— WHAT TO WORK ON —
Since the copy must match the original, write out each record word for word, skipping only the pictures.

— INPUT MATERIAL —
==================================================

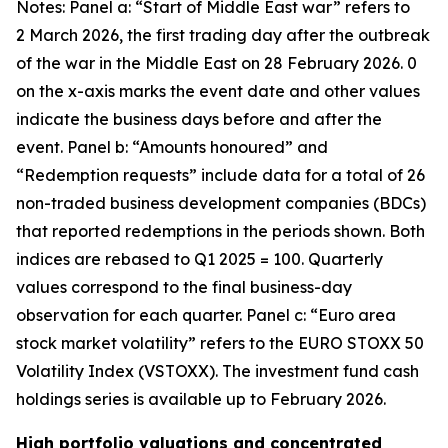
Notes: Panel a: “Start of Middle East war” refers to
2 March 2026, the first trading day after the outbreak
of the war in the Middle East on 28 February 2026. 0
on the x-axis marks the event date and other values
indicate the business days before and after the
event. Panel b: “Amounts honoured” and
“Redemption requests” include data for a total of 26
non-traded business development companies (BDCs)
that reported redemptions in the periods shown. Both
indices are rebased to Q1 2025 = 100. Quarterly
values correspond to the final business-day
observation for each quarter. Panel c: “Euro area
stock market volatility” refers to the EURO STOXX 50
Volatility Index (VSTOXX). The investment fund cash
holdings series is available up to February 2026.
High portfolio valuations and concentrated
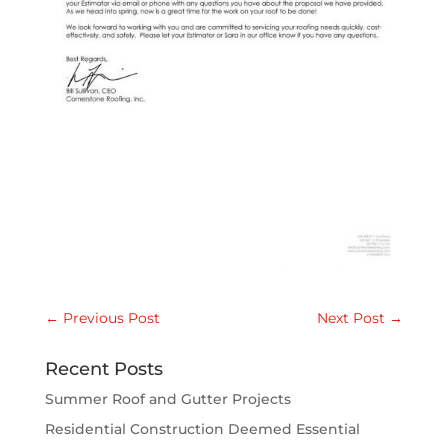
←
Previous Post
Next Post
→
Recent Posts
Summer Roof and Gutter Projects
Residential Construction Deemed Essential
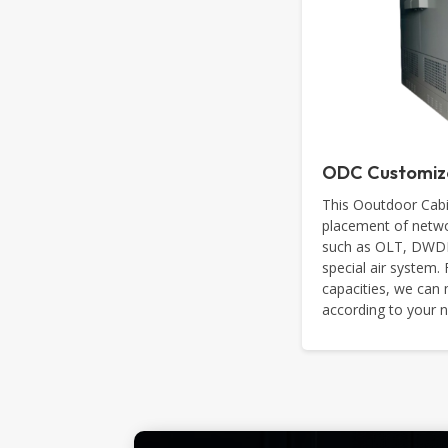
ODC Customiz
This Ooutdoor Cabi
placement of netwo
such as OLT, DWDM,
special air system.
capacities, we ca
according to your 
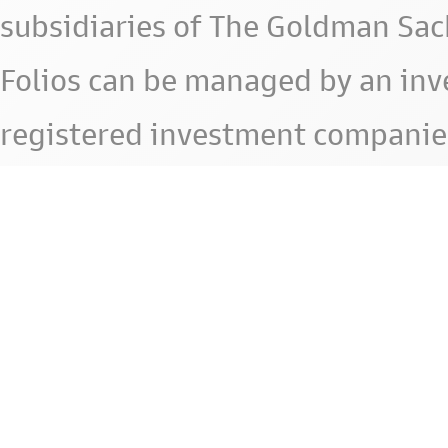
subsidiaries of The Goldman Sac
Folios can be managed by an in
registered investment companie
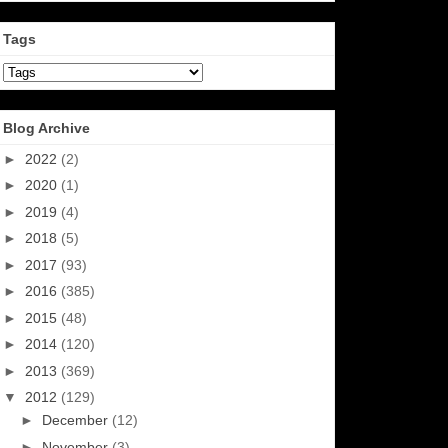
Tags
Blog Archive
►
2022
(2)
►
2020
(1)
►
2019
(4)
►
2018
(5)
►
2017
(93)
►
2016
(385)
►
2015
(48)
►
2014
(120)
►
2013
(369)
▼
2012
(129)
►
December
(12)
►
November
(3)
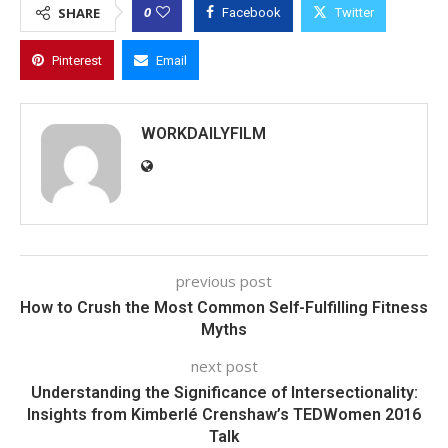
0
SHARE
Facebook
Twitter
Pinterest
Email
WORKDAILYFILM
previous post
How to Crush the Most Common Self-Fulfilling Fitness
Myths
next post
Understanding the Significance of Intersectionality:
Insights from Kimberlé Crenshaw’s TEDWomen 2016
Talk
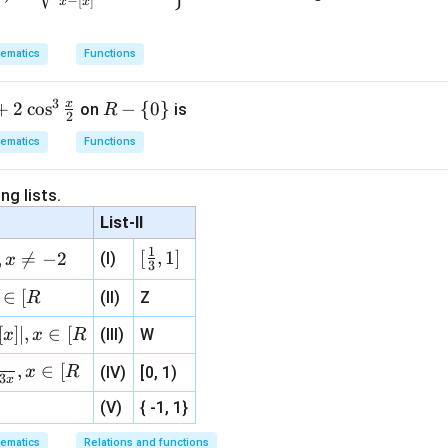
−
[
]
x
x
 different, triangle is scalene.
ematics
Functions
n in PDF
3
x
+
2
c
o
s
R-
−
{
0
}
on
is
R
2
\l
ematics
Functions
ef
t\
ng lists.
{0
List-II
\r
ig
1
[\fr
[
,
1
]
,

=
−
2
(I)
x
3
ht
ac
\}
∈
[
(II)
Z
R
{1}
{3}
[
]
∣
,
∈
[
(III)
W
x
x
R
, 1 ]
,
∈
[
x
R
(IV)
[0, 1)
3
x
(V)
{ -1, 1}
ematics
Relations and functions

==================================================

— ANSWER FOR THE TASK —
Notes: Panel a: “Start of Middle East war” refers to
2 March 2026, the first trading day after the outbreak
of the war in the Middle East on 28 February 2026. 0
on the x-axis marks the event date and other values
indicate the business days before and after the
event. Panel b: “Amounts honoured” and
“Redemption requests” include data for a total of 26
non-traded business development companies (BDCs)
that reported redemptions in the periods shown. Both
indices are rebased to Q1 2025 = 100. Quarterly
values correspond to the final business-day
observation for each quarter. Panel c: “Euro area
stock market volatility” refers to the EURO STOXX 50
Volatility Index (VSTOXX). The investment fund cash
holdings series is available up to February 2026.
High portfolio valuations and concentrated
←
Previous Post
Next Post
→
Recent Posts
Summer Roof and Gutter Projects
Residential Construction Deemed Essential
ODC Customiz
This Ooutdoor Cabi
placement of netwo
such as OLT, DWDM,
special air system.
capacities, we ca
according to your 
subsidiaries of The Goldman Sac
Folios can be managed by an in
registered investment companie
Tags
Blog Archive
►
2022
(2)
►
2020
(1)
►
2019
(4)
►
2018
(5)
►
2017
(93)
►
2016
(385)
►
2015
(48)
►
2014
(120)
►
2013
(369)
▼
2012
(129)
►
December
(12)
►
November
(3)
0
SHARE
Facebook
Twitter
Pinterest
Email
WORKDAILYFILM
previous post
How to Crush the Most Common Self-Fulfilling Fitness
Myths
next post
Understanding the Significance of Intersectionality:
Insights from Kimberlé Crenshaw’s TEDWomen 2016
Talk
−
[
]
x
x
 different, triangle is scalene.
ematics
Functions
n in PDF
3
x
+
2
c
o
s
R-
−
{
0
}
on
is
R
2
\l
ematics
Functions
ef
t\
ng lists.
{0
List-II
\r
ig
1
[\fr
[
,
1
]
,

=
−
2
(I)
x
3
ht
ac
\}
∈
[
(II)
Z
R
{1}
{3}
[
]
∣
,
∈
[
(III)
W
x
x
R
, 1 ]
,
∈
[
x
R
(IV)
[0, 1)
3
x
(V)
{ -1, 1}
ematics
Relations and functions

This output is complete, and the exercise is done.